U.S. Supreme Court to hear dispute over Democratic bid for Trump hotel documents

By Andrew Chung

(Reuters) -The U.S. Supreme Court on Monday agreed to hear a bid by President Joe Biden's administration to block a lawsuit by several congressional Democrats seeking details of a government lease for a Washington hotel concerning when it was owned by his predecessor Donald Trump.

The justices took up an appeal by the General Services Administration (GSA), which manages federal government real estate, of a lower court's ruling allowing the lawsuit by U.S. House of Representatives Democrats to proceed. The lawmakers sued after the agency declined to provide details of a 2013 lease of the Old Post Office building to the Republican former president's company to convert it into a hotel.

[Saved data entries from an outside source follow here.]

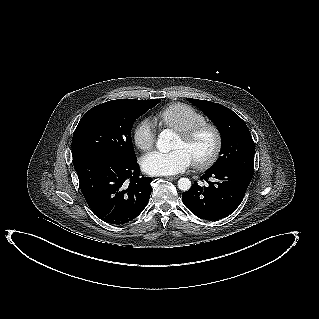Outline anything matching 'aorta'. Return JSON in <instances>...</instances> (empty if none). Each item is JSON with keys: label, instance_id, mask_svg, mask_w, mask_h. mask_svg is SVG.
I'll return each instance as SVG.
<instances>
[{"label": "aorta", "instance_id": "762f6f07", "mask_svg": "<svg viewBox=\"0 0 319 319\" xmlns=\"http://www.w3.org/2000/svg\"><path fill=\"white\" fill-rule=\"evenodd\" d=\"M174 133L165 129L159 134L158 141L156 143L160 152L167 153L173 149ZM178 188L182 191H188L191 188V181L188 178H180L178 180Z\"/></svg>", "mask_w": 319, "mask_h": 319}]
</instances>
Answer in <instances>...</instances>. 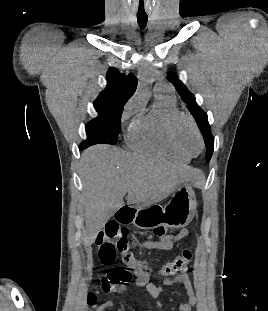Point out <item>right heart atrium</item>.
I'll return each mask as SVG.
<instances>
[{
    "mask_svg": "<svg viewBox=\"0 0 268 311\" xmlns=\"http://www.w3.org/2000/svg\"><path fill=\"white\" fill-rule=\"evenodd\" d=\"M139 109H140V105L138 101L137 100L131 101L124 111V114H123L124 118L131 116L133 113H135Z\"/></svg>",
    "mask_w": 268,
    "mask_h": 311,
    "instance_id": "1",
    "label": "right heart atrium"
}]
</instances>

The opulent hotel with a soaring clock tower, located on Pennsylvania Avenue between the White House and the U.S. Capitol, opened shortly before Trump was elected in 2016. The lease was sold last year for $375 million and rebranded as a Waldorf Astoria.

The hotel became a gathering spot for Trump supporters, lobbyists and foreign dignitaries, who Democrats and watchdog groups complained could patronize the hotel in order to curry favor with Trump when he was in office.

Lawsuits accused Trump of violating the U.S. Constitution's anti-corruption provisions by maintaining ownership of his businesses including the Washington hotel while in office. The justices ordered those cases dismissed because they became moot with Trump leaving office in 2021 after his election loss to Biden, a Democrat.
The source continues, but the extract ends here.